Wednesday, December 18, 1912:  Am beginning to get ready for Christmas. Picked out some walnut bits.

black walnut cookies

Her middle-aged granddaughter’s comments 100 years later:

What was Grandma going to make with the walnuts?  Maybe she made cookies . Here’s an old recipe for Black Walnut Cookies.

Old-Fashioned Black Walnut Cookies

1/2 cup butter, softened

1 cup brown sugar

1 egg

1/4 cup milk

1 teaspoon vinegar

1/2 teaspoon baking soda

1/4 teaspoon salt

1 3/4 cups flour

3/4 cup coarsely chopped black walnuts

Preheat oven to 400 degrees.  Mix butter, brown sugar, and eggs together. Stir  in milk and  vinegar. Then, stir in baking soda and salt. Add flour and stir until combined. Stir in black walnuts. Chill in refrigerator for at least 1/2 hour. Drop rounded teaspoons about 2 inches apart on lightly greased baking sheet. Bake 8 – 10 minutes, or until lightly browned.

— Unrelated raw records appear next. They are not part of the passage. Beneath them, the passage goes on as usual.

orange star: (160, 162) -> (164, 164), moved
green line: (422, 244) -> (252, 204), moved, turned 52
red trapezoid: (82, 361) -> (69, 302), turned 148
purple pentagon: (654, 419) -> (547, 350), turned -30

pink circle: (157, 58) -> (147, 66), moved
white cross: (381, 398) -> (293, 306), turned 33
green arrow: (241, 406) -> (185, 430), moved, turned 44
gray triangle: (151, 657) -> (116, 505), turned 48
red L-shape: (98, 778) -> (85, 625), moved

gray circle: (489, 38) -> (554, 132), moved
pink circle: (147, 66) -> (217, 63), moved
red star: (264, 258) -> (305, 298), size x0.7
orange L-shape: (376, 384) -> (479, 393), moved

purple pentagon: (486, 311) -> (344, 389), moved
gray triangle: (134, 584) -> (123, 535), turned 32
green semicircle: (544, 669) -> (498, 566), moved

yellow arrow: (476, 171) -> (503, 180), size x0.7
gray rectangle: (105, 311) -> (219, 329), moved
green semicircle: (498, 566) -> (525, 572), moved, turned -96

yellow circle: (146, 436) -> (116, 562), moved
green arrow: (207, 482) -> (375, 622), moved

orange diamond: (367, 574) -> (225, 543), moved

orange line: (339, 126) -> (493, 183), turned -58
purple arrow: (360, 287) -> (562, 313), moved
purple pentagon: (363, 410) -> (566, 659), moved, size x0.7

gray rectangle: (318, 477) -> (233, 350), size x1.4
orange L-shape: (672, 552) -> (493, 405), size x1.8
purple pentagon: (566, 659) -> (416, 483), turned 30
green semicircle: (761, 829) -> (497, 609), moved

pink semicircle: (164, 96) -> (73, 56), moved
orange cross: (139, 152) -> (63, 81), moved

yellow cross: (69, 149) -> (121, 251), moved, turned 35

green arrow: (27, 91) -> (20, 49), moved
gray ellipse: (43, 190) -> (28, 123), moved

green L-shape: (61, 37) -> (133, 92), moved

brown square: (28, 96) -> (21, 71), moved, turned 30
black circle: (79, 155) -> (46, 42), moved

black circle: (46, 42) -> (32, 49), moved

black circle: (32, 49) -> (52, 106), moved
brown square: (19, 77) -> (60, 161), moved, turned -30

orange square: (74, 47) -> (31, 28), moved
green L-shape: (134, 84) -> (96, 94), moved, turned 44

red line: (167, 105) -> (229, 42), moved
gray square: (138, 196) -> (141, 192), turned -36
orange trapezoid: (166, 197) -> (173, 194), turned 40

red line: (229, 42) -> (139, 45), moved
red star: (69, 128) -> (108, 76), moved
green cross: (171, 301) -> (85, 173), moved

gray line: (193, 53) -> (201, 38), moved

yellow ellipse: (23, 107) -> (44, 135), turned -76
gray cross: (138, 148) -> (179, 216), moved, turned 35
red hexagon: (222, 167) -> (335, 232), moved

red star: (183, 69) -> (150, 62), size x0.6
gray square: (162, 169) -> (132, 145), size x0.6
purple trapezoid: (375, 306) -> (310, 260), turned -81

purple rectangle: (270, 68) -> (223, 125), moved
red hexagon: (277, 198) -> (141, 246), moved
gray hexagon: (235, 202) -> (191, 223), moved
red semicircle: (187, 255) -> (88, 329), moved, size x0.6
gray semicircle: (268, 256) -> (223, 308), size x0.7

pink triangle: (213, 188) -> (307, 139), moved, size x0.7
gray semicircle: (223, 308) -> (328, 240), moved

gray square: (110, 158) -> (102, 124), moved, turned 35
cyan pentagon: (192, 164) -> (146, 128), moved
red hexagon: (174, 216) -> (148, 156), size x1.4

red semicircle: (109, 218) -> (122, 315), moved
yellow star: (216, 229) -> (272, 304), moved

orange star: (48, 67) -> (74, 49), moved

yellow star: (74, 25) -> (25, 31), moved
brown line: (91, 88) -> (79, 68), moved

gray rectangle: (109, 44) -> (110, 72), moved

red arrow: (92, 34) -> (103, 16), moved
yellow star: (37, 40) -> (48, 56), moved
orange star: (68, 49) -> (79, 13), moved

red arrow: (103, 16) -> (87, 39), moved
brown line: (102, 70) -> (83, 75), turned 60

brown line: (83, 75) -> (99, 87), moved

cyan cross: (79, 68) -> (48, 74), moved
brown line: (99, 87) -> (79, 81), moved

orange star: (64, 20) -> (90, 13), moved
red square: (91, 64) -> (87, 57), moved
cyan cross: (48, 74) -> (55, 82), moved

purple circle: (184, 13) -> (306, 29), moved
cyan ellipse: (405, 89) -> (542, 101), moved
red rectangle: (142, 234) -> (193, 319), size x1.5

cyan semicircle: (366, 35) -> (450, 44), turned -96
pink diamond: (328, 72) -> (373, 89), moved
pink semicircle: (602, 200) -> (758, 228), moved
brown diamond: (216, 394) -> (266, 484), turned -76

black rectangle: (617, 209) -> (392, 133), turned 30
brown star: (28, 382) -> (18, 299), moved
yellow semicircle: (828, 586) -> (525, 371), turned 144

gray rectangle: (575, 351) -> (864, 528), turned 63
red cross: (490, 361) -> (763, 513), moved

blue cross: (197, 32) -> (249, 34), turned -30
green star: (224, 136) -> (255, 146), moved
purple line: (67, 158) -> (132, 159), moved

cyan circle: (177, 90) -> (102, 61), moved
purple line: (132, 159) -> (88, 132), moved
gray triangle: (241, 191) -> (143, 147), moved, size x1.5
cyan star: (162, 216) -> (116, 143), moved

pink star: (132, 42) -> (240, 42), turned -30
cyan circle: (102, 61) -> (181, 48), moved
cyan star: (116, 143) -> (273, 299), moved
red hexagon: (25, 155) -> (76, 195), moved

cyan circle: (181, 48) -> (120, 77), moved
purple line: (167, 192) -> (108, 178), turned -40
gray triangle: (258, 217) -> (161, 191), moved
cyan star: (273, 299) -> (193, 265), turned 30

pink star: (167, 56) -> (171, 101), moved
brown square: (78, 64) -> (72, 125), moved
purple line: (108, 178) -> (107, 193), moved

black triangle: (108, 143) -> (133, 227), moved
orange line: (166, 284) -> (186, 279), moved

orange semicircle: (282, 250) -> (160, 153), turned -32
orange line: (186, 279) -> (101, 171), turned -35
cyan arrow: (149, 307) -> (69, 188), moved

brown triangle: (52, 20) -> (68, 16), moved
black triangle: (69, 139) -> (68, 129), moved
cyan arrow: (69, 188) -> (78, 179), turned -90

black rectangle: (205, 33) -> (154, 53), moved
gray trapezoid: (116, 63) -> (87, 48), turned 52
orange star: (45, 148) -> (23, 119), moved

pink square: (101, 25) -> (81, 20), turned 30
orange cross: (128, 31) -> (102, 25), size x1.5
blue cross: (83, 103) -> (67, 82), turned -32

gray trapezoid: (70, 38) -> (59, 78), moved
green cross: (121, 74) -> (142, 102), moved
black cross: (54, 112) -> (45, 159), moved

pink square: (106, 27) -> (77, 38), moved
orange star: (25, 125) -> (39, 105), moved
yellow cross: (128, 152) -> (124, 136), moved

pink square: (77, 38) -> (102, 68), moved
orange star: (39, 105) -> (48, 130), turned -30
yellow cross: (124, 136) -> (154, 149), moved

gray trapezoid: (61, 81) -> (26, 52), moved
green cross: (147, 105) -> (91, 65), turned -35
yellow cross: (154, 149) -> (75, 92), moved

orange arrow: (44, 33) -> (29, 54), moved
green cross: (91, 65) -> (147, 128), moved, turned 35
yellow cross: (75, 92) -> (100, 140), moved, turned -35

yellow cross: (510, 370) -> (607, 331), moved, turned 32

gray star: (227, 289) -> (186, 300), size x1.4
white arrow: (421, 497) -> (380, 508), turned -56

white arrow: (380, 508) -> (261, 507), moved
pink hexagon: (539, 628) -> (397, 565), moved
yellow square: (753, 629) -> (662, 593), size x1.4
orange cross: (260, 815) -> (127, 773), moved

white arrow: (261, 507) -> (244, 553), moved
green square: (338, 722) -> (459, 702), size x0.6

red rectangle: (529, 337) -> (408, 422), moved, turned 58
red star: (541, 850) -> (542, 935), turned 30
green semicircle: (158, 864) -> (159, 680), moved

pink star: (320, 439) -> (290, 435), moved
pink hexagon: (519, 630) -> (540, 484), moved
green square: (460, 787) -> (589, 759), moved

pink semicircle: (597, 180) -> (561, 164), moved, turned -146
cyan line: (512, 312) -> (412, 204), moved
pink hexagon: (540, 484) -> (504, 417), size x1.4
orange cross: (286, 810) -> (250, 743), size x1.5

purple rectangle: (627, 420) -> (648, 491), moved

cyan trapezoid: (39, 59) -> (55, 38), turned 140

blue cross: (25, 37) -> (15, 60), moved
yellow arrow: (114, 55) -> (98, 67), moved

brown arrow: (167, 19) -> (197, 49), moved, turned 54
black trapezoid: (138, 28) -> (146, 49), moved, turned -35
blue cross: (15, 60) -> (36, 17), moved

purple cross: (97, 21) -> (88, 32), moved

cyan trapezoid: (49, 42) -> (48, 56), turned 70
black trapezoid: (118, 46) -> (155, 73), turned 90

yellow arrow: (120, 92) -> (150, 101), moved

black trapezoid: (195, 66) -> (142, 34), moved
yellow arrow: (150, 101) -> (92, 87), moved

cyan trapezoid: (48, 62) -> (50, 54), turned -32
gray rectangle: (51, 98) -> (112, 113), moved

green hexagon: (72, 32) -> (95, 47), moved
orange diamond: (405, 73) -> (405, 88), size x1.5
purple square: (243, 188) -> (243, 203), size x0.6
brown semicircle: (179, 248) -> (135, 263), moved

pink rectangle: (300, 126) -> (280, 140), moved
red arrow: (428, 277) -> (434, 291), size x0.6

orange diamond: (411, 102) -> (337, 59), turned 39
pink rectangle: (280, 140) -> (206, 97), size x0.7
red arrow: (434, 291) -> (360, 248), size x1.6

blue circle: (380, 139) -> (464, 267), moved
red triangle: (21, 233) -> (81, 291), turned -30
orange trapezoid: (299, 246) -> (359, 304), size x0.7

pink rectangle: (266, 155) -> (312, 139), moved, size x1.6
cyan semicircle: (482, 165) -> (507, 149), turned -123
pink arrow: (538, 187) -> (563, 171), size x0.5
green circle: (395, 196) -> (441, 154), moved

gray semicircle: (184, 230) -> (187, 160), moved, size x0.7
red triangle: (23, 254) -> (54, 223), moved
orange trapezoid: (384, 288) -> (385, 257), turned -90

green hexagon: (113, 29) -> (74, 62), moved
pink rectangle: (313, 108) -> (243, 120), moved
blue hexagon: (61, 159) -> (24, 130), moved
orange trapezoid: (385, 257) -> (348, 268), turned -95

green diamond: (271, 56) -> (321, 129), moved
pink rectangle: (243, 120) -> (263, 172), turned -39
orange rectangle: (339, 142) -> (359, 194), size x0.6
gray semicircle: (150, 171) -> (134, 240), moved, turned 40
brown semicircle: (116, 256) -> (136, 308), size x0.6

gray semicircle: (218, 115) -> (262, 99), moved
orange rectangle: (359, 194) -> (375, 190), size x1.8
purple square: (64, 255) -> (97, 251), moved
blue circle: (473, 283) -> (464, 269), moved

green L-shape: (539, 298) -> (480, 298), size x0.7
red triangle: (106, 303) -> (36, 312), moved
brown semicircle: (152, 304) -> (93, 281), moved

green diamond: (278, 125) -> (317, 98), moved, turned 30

Yield: approximately 3 dozen cookies

I love these cookies. They are an old-fashioned soft cookie with the robust, rich taste of black walnuts.

Here are several previous posts about Black Walnuts that you might enjoy:

How to Crack Black Walnuts

Hulling Black Walnuts

Old-Time Black Walnut Cake Recipe

14 thoughts on “Old-Fashioned Black Walnut Cookie Recipe

  1. As I prepare some baking for Christmas it is interesting to read what Helena would have been baking. Did she make these often when you were growing up?

    1. For many years, a week or so before Christmas, Grandma would over to our house for a cookie baking marathon. My mother, brother, Grandma, and I would bake many different varieties of cookies. Grandma always brought a large wicker basket filled with ingredients and her recipe box. We’d have fun looking through the recipes and deciding which cookies to make. We always made cut-out cookies–but beyond that we’d make a mixture of old-favorites and new cookies.

  2. These are good! Even though we had several black walnut trees on the farm where I grew up, I can no longer eat walnuts, but I can eat almonds. So I baked a batch of these, using almond flavoring and just put one whole almond on top of each spoonful of batter before popping into the oven. They turned out just perfect – very tasty! Thanks.

  3. Your cooky baking experience makes me want to do something like that. I don’t remember ever cooking with either of my grandmothers and rarely with my mother. Never really thought about that before.

    1. Authentic hundred-year-old recipes for cookies sometimes called for sour (raw) milk. Now that milk is pastuerized, and milk doesn’t sour in the same way that it did in the past, vinegar is sometimes added to update those old recipes.